When you decide to sell your home, the process is not as easy as simply putting it up on the market and watching the offers come flooding in. There is more to selling a home, including the inspection. The residential inspection process includes making sure that your home is in the best shape possible to get the fair market sale price.
But it is not just about making sure you have swept the floors and cleaned the walls. Instead, there are smaller but still especially important things that you need to keep in mind when you are getting your home ready for inspection and selling.
What a Seller Should know Before a Home Inspection
Maintenance and Cleanliness: A clean house is an attractive house! You do not want to check out a house with cobwebs and dirt. The first step is to deep clean your home. Hire a cleaning company if necessary. A clean home will provide a better first impression for the inspector. Deep cleaning also gives you the opportunity to see any other problems that could be occurring in your home. This might be dripping faucets, loose doorknobs, and faulty light bulbs. Fix these issues before the inspection.
The exterior of your home should also be maintained. This does not mean you need to paint your home before meeting with an inspector. Wait until you get back the results to make large investments. Instead mow the lawn, trim any plants, and clean the pathways.
Documentation: Warranties and paperwork, such as licenses for the home’s upkeep, any repairs, and improvements will be helpful during and after the inspection. If the inspector has any questions, a repair document may be able to help. If any large issue needs to be fixed, a warranty could help with the cost.
Focus On Functionality: Ensure that the electrical, plumbing, and HVAC systems in your house are each in good operating condition and are not experiencing any sort of problems. Swap out all the air filters, investigate the smoke alarms, and make sure the light switches and electrical outlets are all operating.

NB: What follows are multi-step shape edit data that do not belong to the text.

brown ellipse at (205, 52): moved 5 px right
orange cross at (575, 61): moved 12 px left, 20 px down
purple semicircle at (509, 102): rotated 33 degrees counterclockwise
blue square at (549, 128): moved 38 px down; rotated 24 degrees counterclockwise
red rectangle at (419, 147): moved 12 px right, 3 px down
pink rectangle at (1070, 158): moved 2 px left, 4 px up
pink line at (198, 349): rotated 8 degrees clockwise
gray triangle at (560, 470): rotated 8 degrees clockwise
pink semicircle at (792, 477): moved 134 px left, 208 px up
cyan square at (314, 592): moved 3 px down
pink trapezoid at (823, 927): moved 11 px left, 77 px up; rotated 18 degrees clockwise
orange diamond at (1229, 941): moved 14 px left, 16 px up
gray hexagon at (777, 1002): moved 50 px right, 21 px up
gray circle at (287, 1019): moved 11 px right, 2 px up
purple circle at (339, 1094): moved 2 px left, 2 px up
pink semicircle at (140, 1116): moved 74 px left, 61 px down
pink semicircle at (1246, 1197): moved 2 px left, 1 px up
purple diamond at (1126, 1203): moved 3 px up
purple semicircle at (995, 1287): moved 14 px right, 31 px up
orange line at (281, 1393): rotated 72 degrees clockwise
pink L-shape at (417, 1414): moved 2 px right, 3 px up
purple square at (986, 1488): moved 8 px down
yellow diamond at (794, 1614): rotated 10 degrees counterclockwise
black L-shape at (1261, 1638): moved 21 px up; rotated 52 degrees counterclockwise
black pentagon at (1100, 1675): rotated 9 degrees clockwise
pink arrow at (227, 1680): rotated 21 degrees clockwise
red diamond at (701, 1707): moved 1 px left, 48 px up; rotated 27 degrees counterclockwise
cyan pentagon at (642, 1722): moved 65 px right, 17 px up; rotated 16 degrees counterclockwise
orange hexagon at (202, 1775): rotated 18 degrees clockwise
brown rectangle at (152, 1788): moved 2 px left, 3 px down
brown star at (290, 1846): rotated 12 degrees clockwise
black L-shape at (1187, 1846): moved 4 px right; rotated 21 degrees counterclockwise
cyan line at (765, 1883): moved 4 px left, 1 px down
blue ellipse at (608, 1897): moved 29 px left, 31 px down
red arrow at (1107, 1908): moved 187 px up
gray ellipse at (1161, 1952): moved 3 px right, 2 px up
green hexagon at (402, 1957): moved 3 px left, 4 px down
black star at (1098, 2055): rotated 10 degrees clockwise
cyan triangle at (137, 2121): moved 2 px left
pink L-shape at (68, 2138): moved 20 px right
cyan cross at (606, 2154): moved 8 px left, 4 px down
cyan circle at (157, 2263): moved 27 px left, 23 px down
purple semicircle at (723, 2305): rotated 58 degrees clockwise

The Roof: Search for all signs of damage on the roof. This is vital because ignoring roof issues can be costly. If a roof is damaged, harsh weather can leave it compromised. Search for missing shingles on the roof, any sort of patchwork that has fallen apart, and places that could lead to leaks. To avoid issues that will be caused by standing water, make sure that you or trained professionals clean the gutters and downspouts as well. You might need to replace the gutter system before an inspection.
Attic and Basement: You might not spend time in your attic or basement often. However, they are both areas that your home should be maintained. Your attic and basement are both prone to water leaks or dampness. A water leak can damage the foundation, ceiling, walls, and cause mold in the mold. The issues from water leaks are difficult to fix. Your attic and basement should be inspected regularly, not just when selling your home.
Doors and Windows: Wind drafts are not only uncomfortable but increase your energy bill. Check the windows and doors for wind drafts, cracks, and damages before calling the inspector. Any damages should be fixed.
Plumbing: We often do not pay attention to our plumbing until something goes wrong. Before your home inspection, call a plumber to check for problems you might not see. A leak might not seem like a big deal to you, but it can cause serious detrimental damage to the home and can lessen the value your home has on the market and the interest it receives from buyers.
Search for all signs of any sort of water damage or mold. All of these will certainly cause purchasers to have reservations about buying your property. Beyond that, mold can cause serious health issues for you or the people who live in your home next.
Now would also be a great time to service your home’s HVAC systems. HVAC stands for heating, ventilation, and air conditioning and it is obviously a crucial part of your property, especially during both cold and warm seasons.
And do not forget about the small fixtures in your home that you thankfully rarely use but will always be vital, if disaster strikes. Check out all fire extinguishers, smoke detectors, and carbon monoxide detectors and ensure that each of them is up-to-date and in good working order.
Address Known Problems: If you are aware of any known problems in your home, like a leaking roof or outlets that are not working, it is the time to take care of them. Any little task that you have been putting off or do not consider serious should fixed. You need to contemplate which of these could be a fundamental problem area for your home inspector.
When the inspection comes, attend it in person, or provide your contact information. This will give the home inspector a chance to talk to you about things and ask any questions they might have. This could ensure that the process goes smoothly and without delay.
Get a Home Energy Score: If you live in Bend, Oregon then getting a Home Energy Score is required when selling your home. But what is a green energy score?
“A Home Energy Score provides an energy efficiency rating for a home, similar to a miles per gallon rating for vehicle or nutrition facts on a food product. It uses a standardized tool to assess a homes structure, heating and cooling systems, and other energy-related features to produce an efficiency score.” –City of Bend
This allows buyers to compare the energy score between homes. You may learn where to make cost-effective improvements, so your home is more appealing to buyers. When you are choosing a home inspector, make sure they are also Home Energy Assessors.
Home Inspection in Bend, Prineville, and Redmond, Oregon
An in-depth inspection of your house could increase the trust of a potential buyer and even result in a faster sale and a higher price. Taking care of all these details could have a very favorable impact on the perception that home inspectors – and potential buyers – have of your house.